§ **Task requirements**
Give the number of lines that contain "learning" in the listing, and write nothing else.

--- Listed entries Enclosed Below ---

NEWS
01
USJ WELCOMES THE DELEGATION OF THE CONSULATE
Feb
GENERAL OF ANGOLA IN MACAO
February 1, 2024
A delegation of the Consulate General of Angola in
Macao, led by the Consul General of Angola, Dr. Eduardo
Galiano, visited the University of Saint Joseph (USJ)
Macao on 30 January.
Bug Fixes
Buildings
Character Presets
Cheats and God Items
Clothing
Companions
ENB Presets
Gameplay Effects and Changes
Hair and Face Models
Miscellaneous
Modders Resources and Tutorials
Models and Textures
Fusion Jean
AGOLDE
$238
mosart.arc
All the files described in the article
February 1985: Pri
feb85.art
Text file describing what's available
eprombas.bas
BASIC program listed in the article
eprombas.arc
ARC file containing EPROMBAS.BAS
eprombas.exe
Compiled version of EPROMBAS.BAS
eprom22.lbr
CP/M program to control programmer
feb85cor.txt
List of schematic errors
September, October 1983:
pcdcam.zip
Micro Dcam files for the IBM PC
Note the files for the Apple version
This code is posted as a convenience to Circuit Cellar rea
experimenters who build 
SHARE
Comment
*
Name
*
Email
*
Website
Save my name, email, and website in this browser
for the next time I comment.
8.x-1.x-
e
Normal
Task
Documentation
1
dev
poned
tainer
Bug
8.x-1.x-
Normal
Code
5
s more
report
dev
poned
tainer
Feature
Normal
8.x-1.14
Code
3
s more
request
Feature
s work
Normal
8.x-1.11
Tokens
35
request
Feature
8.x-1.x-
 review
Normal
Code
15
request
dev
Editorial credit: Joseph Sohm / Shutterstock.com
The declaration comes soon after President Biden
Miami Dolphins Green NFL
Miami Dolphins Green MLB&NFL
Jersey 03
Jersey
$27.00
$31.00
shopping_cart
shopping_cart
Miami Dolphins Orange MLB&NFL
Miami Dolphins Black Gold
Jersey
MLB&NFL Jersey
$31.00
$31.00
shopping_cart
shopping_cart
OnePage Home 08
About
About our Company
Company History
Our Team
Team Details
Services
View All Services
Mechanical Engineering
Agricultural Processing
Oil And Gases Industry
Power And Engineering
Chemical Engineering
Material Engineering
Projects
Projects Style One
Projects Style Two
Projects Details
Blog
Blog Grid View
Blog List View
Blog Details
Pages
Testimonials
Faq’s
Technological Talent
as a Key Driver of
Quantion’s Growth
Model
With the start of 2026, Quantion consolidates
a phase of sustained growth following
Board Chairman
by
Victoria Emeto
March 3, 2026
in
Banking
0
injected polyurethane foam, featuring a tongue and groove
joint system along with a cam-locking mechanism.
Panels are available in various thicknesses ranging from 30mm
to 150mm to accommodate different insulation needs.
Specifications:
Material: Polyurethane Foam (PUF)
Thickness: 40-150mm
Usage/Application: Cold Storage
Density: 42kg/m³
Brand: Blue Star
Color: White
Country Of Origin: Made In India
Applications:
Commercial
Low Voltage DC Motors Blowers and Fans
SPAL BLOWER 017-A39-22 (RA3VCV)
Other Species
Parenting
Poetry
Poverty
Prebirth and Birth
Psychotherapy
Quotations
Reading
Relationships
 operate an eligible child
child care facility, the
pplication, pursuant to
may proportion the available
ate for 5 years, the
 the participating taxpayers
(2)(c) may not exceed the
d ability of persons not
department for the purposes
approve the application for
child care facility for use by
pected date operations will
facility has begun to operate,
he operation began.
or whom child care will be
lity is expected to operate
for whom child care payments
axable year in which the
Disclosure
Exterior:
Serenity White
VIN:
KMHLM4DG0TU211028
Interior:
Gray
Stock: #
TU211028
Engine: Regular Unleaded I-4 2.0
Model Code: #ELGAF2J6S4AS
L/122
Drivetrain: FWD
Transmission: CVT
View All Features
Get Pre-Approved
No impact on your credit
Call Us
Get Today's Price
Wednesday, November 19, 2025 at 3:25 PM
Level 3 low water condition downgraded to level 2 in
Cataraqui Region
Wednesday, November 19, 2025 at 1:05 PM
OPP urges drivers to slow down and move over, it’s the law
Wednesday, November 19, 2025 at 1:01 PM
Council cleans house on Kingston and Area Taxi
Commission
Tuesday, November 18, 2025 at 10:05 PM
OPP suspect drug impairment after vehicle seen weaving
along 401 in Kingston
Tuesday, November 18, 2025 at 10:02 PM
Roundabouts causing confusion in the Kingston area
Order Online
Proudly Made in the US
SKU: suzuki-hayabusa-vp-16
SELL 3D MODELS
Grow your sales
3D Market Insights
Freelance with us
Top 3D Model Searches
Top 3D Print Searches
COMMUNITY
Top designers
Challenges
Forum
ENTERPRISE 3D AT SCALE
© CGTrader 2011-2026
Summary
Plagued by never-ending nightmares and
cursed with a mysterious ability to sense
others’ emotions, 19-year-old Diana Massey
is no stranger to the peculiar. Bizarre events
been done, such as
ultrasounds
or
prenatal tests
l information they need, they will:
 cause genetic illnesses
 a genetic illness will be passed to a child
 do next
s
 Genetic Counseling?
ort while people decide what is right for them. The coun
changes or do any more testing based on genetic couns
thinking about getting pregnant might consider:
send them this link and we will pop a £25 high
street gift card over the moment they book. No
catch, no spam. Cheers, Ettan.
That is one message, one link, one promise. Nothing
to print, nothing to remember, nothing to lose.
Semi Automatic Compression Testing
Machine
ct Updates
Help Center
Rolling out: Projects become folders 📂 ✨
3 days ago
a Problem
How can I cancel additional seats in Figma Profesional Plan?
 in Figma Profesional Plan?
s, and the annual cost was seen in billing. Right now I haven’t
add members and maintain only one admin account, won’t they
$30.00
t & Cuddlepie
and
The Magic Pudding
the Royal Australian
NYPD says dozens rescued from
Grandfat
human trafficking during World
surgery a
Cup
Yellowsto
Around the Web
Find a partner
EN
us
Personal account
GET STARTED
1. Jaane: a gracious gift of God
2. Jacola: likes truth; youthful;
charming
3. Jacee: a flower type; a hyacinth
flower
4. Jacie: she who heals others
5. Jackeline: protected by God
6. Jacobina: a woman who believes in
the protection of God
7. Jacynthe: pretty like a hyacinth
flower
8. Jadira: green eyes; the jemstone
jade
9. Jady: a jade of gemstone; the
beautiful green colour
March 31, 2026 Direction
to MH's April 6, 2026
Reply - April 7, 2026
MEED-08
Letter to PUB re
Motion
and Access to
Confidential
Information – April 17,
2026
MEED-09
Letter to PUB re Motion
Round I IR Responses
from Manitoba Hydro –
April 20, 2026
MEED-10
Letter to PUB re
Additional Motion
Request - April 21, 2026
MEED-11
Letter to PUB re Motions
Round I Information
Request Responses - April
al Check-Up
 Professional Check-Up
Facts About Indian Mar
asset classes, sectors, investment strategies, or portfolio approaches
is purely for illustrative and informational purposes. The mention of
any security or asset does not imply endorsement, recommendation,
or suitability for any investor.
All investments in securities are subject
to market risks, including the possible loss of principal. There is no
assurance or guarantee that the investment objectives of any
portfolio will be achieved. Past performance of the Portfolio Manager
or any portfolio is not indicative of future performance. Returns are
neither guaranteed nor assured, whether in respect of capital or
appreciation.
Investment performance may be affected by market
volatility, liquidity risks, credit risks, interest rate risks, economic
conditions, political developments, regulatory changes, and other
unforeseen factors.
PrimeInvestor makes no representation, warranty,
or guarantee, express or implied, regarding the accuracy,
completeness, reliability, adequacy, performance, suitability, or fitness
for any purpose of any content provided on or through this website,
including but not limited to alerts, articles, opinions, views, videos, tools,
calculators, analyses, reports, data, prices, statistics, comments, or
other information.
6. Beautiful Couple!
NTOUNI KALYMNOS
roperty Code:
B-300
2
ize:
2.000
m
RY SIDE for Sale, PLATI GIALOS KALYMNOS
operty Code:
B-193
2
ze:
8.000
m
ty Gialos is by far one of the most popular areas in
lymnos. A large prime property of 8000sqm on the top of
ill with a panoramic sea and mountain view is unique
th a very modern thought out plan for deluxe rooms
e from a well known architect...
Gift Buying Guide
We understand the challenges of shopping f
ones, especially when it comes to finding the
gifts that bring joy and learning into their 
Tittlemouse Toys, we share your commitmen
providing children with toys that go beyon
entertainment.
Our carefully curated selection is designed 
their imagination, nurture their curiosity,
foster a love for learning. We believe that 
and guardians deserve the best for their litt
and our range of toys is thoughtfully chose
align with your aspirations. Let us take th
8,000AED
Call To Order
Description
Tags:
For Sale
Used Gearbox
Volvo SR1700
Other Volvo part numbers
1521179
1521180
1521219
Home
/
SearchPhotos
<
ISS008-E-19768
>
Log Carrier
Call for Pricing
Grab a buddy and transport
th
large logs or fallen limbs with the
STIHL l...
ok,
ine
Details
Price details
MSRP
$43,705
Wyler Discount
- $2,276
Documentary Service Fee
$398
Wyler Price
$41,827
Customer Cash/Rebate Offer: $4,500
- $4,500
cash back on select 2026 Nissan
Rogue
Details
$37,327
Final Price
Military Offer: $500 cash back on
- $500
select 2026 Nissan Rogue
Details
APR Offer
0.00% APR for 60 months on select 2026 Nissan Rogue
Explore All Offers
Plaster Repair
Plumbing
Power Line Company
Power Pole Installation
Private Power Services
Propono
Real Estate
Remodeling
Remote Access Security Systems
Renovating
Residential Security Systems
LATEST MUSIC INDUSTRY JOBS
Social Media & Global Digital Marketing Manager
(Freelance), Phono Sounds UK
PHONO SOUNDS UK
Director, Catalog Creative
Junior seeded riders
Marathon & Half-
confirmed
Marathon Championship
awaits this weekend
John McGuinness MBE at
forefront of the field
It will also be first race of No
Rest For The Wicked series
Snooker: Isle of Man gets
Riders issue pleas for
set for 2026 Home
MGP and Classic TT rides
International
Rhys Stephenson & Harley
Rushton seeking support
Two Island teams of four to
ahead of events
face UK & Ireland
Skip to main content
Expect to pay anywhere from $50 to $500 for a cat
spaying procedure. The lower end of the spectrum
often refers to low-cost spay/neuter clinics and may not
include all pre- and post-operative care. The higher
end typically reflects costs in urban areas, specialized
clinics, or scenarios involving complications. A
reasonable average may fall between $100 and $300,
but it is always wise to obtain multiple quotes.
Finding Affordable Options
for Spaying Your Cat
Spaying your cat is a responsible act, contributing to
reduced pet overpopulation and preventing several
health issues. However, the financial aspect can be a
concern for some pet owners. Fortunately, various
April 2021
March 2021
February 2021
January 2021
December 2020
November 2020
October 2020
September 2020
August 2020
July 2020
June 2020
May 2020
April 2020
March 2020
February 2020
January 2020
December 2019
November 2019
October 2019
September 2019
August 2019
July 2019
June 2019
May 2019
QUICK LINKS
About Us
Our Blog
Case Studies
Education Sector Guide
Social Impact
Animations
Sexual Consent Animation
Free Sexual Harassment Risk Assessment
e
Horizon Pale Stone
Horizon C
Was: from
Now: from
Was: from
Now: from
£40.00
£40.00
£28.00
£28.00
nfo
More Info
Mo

--- End of Enclosed Listed entries ---

§ **Response area**
2